İşten beşte çıkıp ancak eve gelebildim. Şu an saat yedi. Çantamı yere atıp yatağa uzandığımda, aklıma ‘bugünün günlerden hangi gün olduğu’ sorusu düştü. ‘Öyle Bir Geçer Zaman ki dizisi başlarsa salı, Muhteşem Yüzyıl varsa çarşamba günüdür’ diye düşündüm. Ah, ne yazık ki bu dizilerin sezon tatiline girdiğini unutmuşum. Sonra ‘yuh’ dedim kendime. ‘Ne kadar dizikolik bir insan olmuşum’ diye hayıflandıktan sonra çok daha önemli bir sorunum olduğunu fark ettim. Ne olabilir ki sizce?
Sorun şuydu ki, cep telefonuma baktığımda bugünün günlerden perşembe olduğunu öğrendim. Bu benim ağlamama yetecek kadar büyük bir hayal kırıklığıydı. Ben en fazla salı veya çarşamba günündeyizdir diye düşünmüştüm oysa. Yoksa perşembeleri yayınlanan Adını Feriha Koydum dizisini de sayardım en baştaki tahminlerim arasında.

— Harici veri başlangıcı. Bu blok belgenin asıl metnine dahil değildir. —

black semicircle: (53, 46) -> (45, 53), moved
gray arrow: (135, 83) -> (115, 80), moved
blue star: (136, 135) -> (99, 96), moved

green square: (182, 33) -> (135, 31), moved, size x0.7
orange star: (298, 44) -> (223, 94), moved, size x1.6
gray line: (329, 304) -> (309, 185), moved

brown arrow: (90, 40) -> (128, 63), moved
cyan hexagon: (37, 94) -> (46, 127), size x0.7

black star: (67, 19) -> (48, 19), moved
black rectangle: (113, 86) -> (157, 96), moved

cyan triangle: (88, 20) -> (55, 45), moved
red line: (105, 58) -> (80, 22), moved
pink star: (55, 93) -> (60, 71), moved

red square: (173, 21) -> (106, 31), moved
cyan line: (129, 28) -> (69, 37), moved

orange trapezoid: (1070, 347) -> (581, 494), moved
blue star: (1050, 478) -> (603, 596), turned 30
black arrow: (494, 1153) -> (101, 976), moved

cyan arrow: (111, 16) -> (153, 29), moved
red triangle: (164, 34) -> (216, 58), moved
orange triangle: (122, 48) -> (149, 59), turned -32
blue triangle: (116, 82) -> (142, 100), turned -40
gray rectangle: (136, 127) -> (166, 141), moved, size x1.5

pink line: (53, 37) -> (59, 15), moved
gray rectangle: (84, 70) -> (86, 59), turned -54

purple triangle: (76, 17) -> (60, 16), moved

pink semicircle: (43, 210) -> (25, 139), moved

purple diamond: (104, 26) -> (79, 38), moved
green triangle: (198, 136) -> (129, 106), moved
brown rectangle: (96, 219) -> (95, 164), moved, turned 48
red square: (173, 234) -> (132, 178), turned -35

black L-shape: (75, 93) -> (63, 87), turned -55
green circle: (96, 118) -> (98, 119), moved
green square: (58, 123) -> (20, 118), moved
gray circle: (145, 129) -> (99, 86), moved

Asıl sorun şu ki, ne kadar birbirinin aynı olmuş günlerim. Birbirinden ayırt edemiyorum. Kaç gün yaşadığımın farkında değilim. Bu ne yoğunluk. Dizikolik olmayı bıraktım, işkolik olmuşum. Daha kötüsü hiç sevmediğim bu iki meşgaleye tutunmuşum. Doldurmaya çalışıyorum hayatımı, sanki boş bir kovaymış gibi. Ne yaptığım önemli değil. Nasıl da sevmeyerek yapıyorum her şeyi.
Gelirken serviste kitap okuyorum. Kitap okuyuşlarımın bile resmi bir amacı var. Sadece o sıra kendi yazacağım türde kitaplara ilham olsun diye okuyorum. Aşk hikâyeleri okumayalı epey oldu. Yarısına kadar okuduğum siyasi yabancı bir romanın yazarının bölme gereği duyduğu ikinci kısmında geçen bir cümle altüst etti beni. “Seni seviyorum” yazan bir kâğıt parçası tutuşturuyor adamın avucuna siyah saçlı kız. Okumayalı, söylemeyeli, duymayalı ne çok zaman olmuş.
Tahmin ettiğiniz gibi ağladım kimseye çaktırmamaya çalışarak. Fark eden olsaydı romanın çok acıklı olduğunu söylerdim. Kimse fark etmedi.